|An assortment of goodies from a past swap|
I often joke that I tend to "win" at food swaps. What I mean by that is I'm usually very pleased with the haul I take home as relates to what I put into my swap items. A huge part of this is the packaging. As kids, we wanted to open the pretty presents first. That drive doesn't dissipate in adulthood and the fact is, the nicer packaged food tends to do better. I've wondered if it's the psychology of a swap - since you have to trust that the other people prepared their items with care and in a sanitary environment, more care placed in packaging appears to be a manifestation and confirmation of that.

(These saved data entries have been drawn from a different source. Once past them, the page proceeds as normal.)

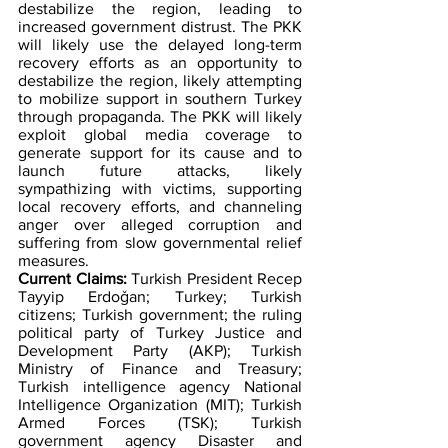
destabilize the region, leading to 
increased government distrust. The PKK 
will likely use the delayed long-term 
recovery efforts as an opportunity to 
destabilize the region, likely attempting 
to mobilize support in southern Turkey 
through propaganda. The PKK will likely 
exploit global media coverage to 
generate support for its cause and to 
launch future attacks, likely 
sympathizing with victims, supporting 
local recovery efforts, and channeling 
anger over alleged corruption and 
suffering from slow governmental relief 
measures.   
Current Claims:
 Turkish President Recep 
Tayyip Erdoǧan; Turkey; Turkish 
citizens; Turkish government; the ruling 
political party of Turkey Justice and 
Development Party (AKP); Turkish 
Ministry of Finance and Treasury; 
Turkish intelligence agency National 
Intelligence Organization (MIT); Turkish 
Armed Forces (TSK); Turkish 
government agency Disaster and 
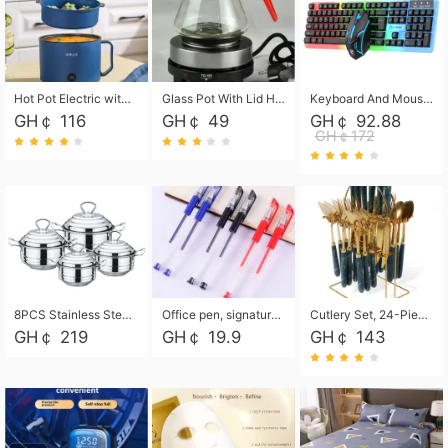
Hot Pot Electric with Steamer, Rapid Noodles Cooker,Non-Stick Electric Pot for Raman, Soup, Noodles, Steak, Oatmeal, Rapid,1.8L
Glass Pot With Lid Heat Resistant Glass Teapot Coffee Pot Kettle 500ml Without Infuser
Keyboard And Mouse Set Wired 104 Keys Hot-Swappable Gaming Keyboard RGB Light For Mac Windows Computer PC Gamers Laptop Office
GH￠ 116
GH￠ 49
GH￠ 92.88
GH￠172
8PCS Stainless Steel Pot Set, Steel Ear Pot with Stainless Steel Lid, Household Soup Pot and Noodle Pot 16cm 18cm 20cm 22cm
Office pen, signature pen, black, blue, red pens, student 0.5mm pen CRRSHOP Office supplies European standard boxed neutral pens
Cutlery Set, 24-Piece Home Safety Stainless Steel Silverware Set with Stand, Mirror Polishing Flatware Set Service for 6, Includes Knives, Forks, Spoons
GH￠ 219
GH￠ 19.9
GH￠ 143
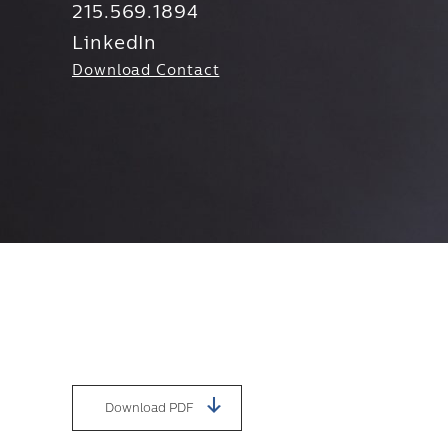
215.569.1894
LinkedIn
Download Contact
Download PDF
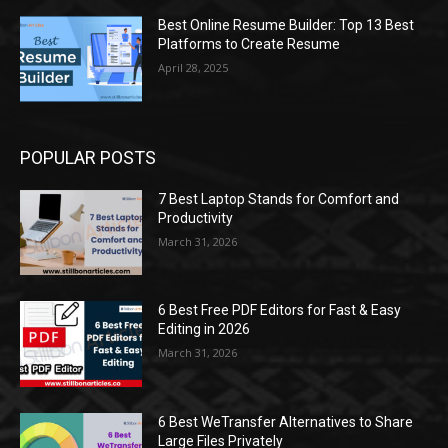
Best Online Resume Builder: Top 13 Best
Platforms to Create Resume
April 28, 2025
POPULAR POSTS
7 Best Laptop Stands for Comfort and
Productivity
March 31, 2026
6 Best Free PDF Editors for Fast & Easy
Editing in 2026
March 31, 2026
6 Best WeTransfer Alternatives to Share
Large Files Privately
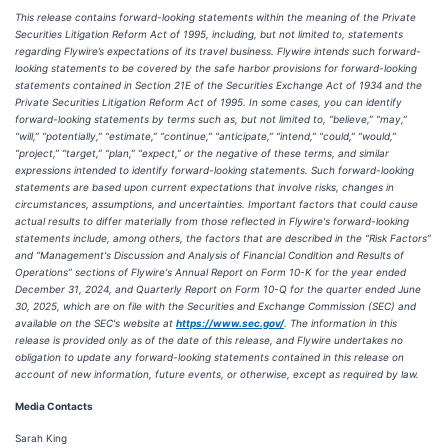
This release contains forward-looking statements within the meaning of the Private
Securities Litigation Reform Act of 1995, including, but not limited to, statements
regarding Flywire’s expectations of its travel business. Flywire intends such forward-
looking statements to be covered by the safe harbor provisions for forward-looking
statements contained in Section 21E of the Securities Exchange Act of 1934 and the
Private Securities Litigation Reform Act of 1995. In some cases, you can identify
forward-looking statements by terms such as, but not limited to, “believe,” “may,”
“will,” “potentially,” “estimate,” “continue,” “anticipate,” “intend,” “could,” “would,”
“project,” “target,” “plan,” “expect,” or the negative of these terms, and similar
expressions intended to identify forward-looking statements. Such forward-looking
statements are based upon current expectations that involve risks, changes in
circumstances, assumptions, and uncertainties. Important factors that could cause
actual results to differ materially from those reflected in Flywire's forward-looking
statements include, among others, the factors that are described in the “Risk Factors”
and “Management's Discussion and Analysis of Financial Condition and Results of
Operations” sections of Flywire's Annual Report on Form 10-K for the year ended
December 31, 2024, and Quarterly Report on Form 10-Q for the quarter ended June
30, 2025, which are on file with the Securities and Exchange Commission (SEC) and
available on the SEC's website at
https://www.sec.gov/
. The information in this
release is provided only as of the date of this release, and Flywire undertakes no
obligation to update any forward-looking statements contained in this release on
account of new information, future events, or otherwise, except as required by law.
Media Contacts
Sarah King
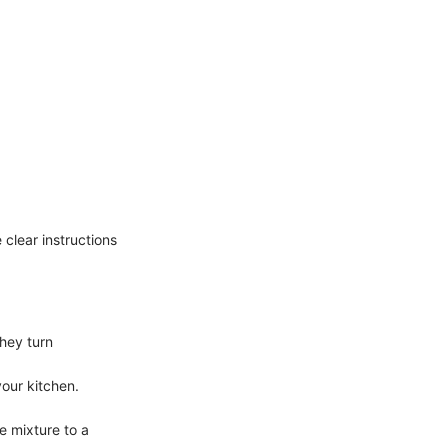
e clear instructions
they turn
your kitchen.
e mixture to a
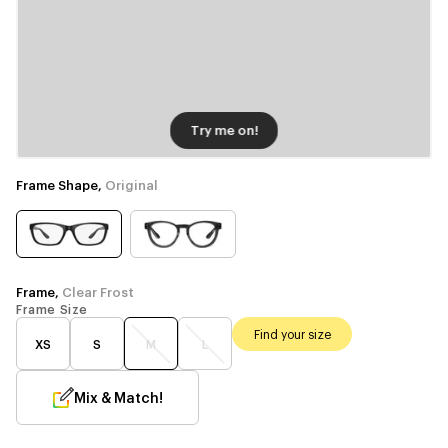
Try me on!
Frame Shape,
Original
Frame,
Clear Frost
Frame Size
Find your size
XS
S
M
L
Mix & Match!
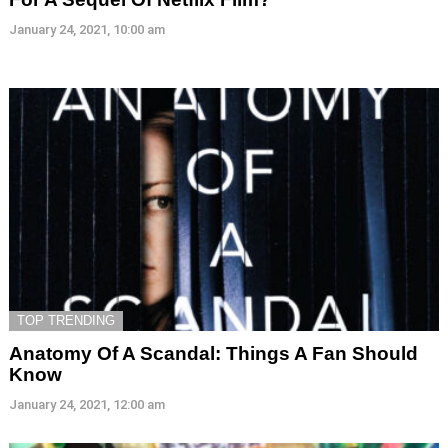
January 24, 2021, 10:00 am
TOP TRENDING
Anatomy Of A Scandal: Things A Fan Should
Know
January 24, 2021, 12:00 am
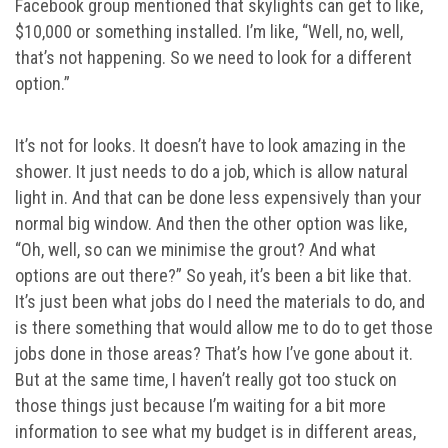
Facebook group mentioned that skylights can get to like,
$10,000 or something installed. I’m like, “Well, no, well,
that’s not happening. So we need to look for a different
option.”
It’s not for looks. It doesn’t have to look amazing in the
shower. It just needs to do a job, which is allow natural
light in. And that can be done less expensively than your
normal big window. And then the other option was like,
“Oh, well, so can we minimise the grout? And what
options are out there?” So yeah, it’s been a bit like that.
It’s just been what jobs do I need the materials to do, and
is there something that would allow me to do to get those
jobs done in those areas? That’s how I’ve gone about it.
But at the same time, I haven’t really got too stuck on
those things just because I’m waiting for a bit more
information to see what my budget is in different areas,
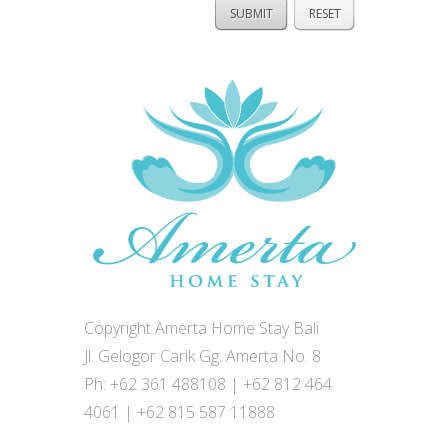
Copyright Amerta Home Stay Bali
Jl. Gelogor Carik Gg. Amerta No. 8
Ph: +62 361 488108 | +62 812 464
4061 | +62 815 587 11888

So that's a little deep to just talk about pretty ways to pawn off your baked goods, but that's my reasons as to why it's important to put a little thought into how you'll box up and display your wares. Here are a few of my tips on making your goodies more swapable:
1. Think disposable and cost effective. At my first food swap, I brought kombucha. The bottles were roughly $2 a piece. Learn from my mistake - I think about the packaging when decided what to bring so I don't spend a small fortune on the part that people throw away. Instead, I look at low-cost, disposable alternatives like plastic cups, plastic CD sleeves and favor bags. Check out Amazon and Oriental Tradings for these items. I am lucky to have a restaurant supply store nearby, which is where I often get small cups with lids and little sample cups, too.
2. See through is the way to go. People like to see what's inside. Think glass or plastic, not cardboard.

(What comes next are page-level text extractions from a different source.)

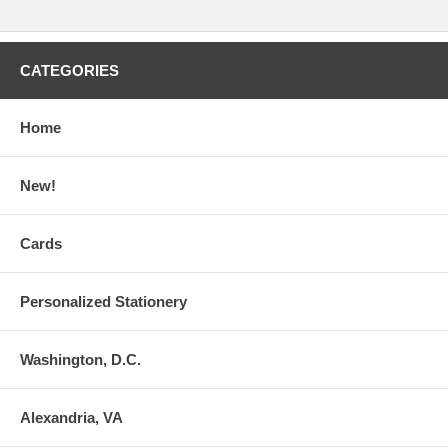
CATEGORIES
Home
New!
Cards
Personalized Stationery
Washington, D.C.
Alexandria, VA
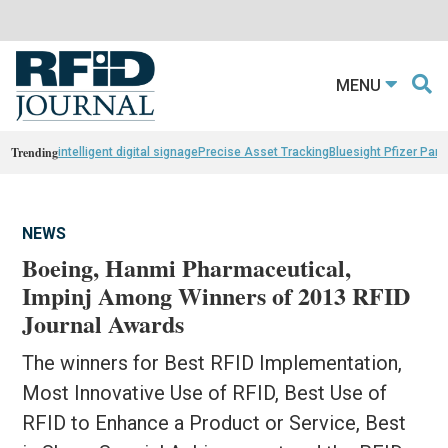
MENU
Trending
intelligent digital signage
Precise Asset Tracking
Bluesight Pfizer Part
NEWS
Boeing, Hanmi Pharmaceutical,
Impinj Among Winners of 2013 RFID
Journal Awards
The winners for Best RFID Implementation,
Most Innovative Use of RFID, Best Use of
RFID to Enhance a Product or Service, Best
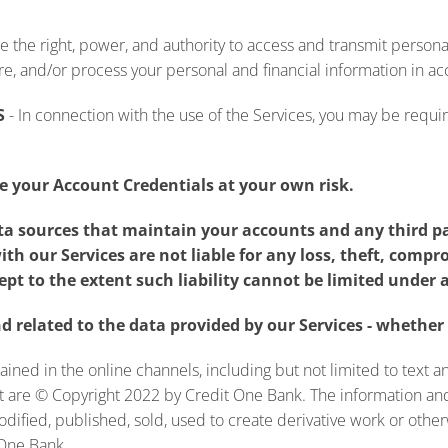
ee the right, power, and authority to access and transmit persona
ore, and/or process your personal and financial information in ac
S
-
In connection with the use of the Services, you may be require
 your Account Credentials at your own risk.
ata sources that maintain your accounts and any third p
ith our Services are not liable for any loss, theft, com
ept to the extent such liability cannot be limited under 
 related to the data provided by our Services - whether 
ained in the online channels, including but not limited to text 
nt are © Copyright 2022 by Credit One Bank. The information an
modified, published, sold, used to create derivative work or ot
 One Bank.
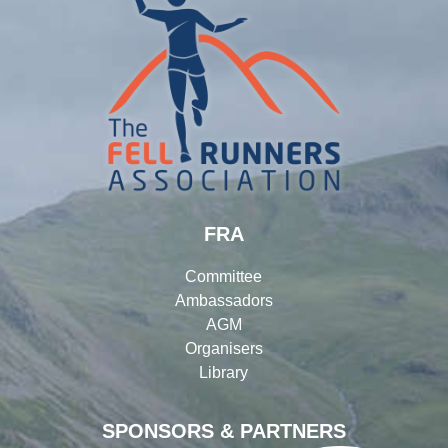
FRA
Committee
Ambassadors
AGM
Organisers
Library
SPONSORS & PARTNERS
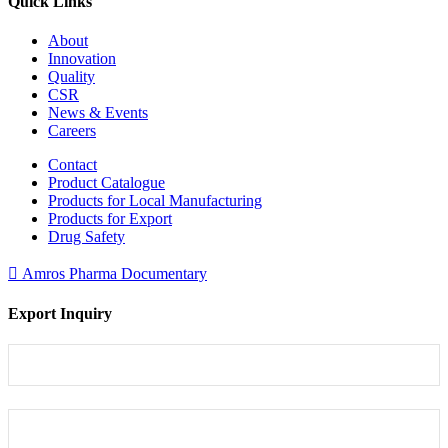
Quick Links
About
Innovation
Quality
CSR
News & Events
Careers
Contact
Product Catalogue
Products for Local Manufacturing
Products for Export
Drug Safety
Amros Pharma Documentary
Export Inquiry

3. Label with contents, creator and contact info. This is pretty standard so people remember what the got and who they got it from. I like to include my business card in case people want to contact me for the recipe, too. Just google "Free label template" or variations thereof for all sorts of stuff to manipulate and print.

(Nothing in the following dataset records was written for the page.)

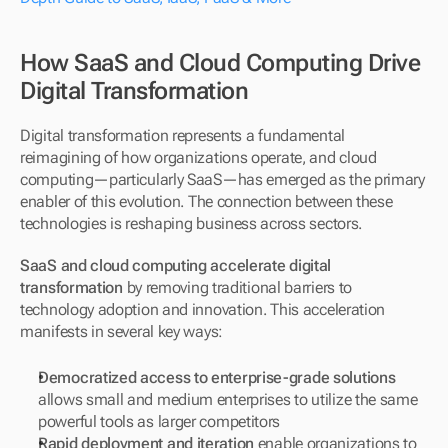
How SaaS and Cloud Computing Drive 
Digital Transformation
Digital transformation represents a fundamental 
reimagining of how organizations operate, and cloud 
computing—particularly SaaS—has emerged as the primary 
enabler of this evolution. The connection between these 
technologies is reshaping business across sectors.
SaaS and cloud computing accelerate digital 
transformation
 by removing traditional barriers to 
technology adoption and innovation. This acceleration 
manifests in several key ways:
Democratized access to enterprise-grade solutions
allows small and medium enterprises to utilize the same 
powerful tools as larger competitors
Rapid deployment and iteration
 enable organizations to 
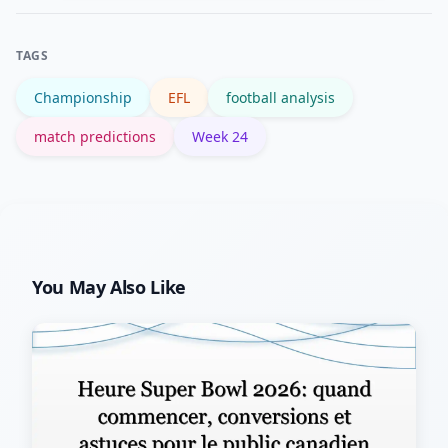
updates; the EFL site also publishes
official notices and disciplinary
TAGS
decisions.
Championship
EFL
football analysis
match predictions
Week 24
You May Also Like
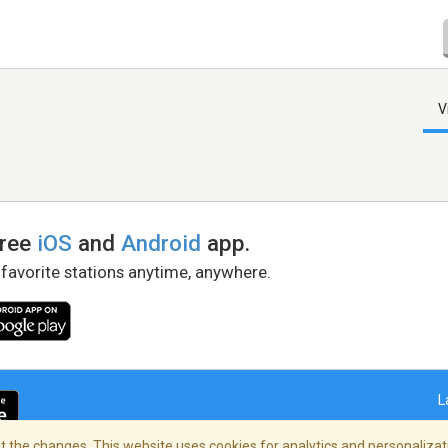
V
free
iOS
and
Android
app.
 favorite stations anytime, anywhere.
L
 the changes. This website uses cookies for analytics and personalizati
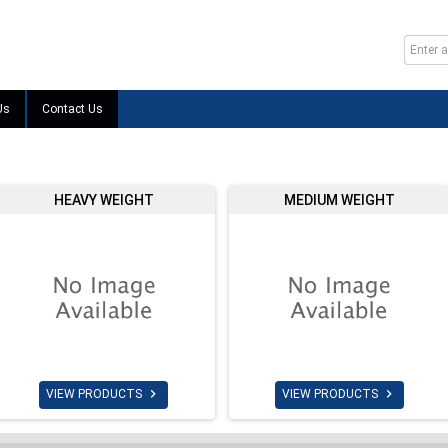
Us
Contact Us
HEAVY WEIGHT
MEDIUM WEIGHT


VIEW PRODUCTS
VIEW PRODUCTS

|Cute, neat and uniform labels|
4. Display it like it's jewelry. A few years ago I interviewed a spice shop owner who took over a store front that was once a jewelry store. She kept a lot of the display windows and lighting, showcasing her spices in a way reserved for engagement rings. When you display something as valuable, people will perceive it as more valuable.
|My biscoff bar on display, then the swapables in CD cases|
5. Think small. Portion size is important. You can barter better with cupcakes than a cake. It also makes it easier to transport. You can always trade two pre-packaged cupcakes v. trying to hack a cake in half, too.
6. Uniform is appealing. This is a trick I learned in retail. Repeating patterns and organized rows of like items are ascetically pleasing. If you can, package all the items the same.
7. Cruise Pinterest. There are so many creative people out there sharing their ideas and insights. I maintain my own Food Swap Ideas board with recipes and packaging inspiration for future swaps and I know I'm not the only one.
8. Have a display version. I usually set aside the nicest-looking bar, cupcake or whatever and set it aside for my model version. I have a tiny cupcake display dome, but you could totally DIY a cake stand with a plate and candlestick. Alternatively, the ones that turn out looking less than stellar can be sliced and diced for samples.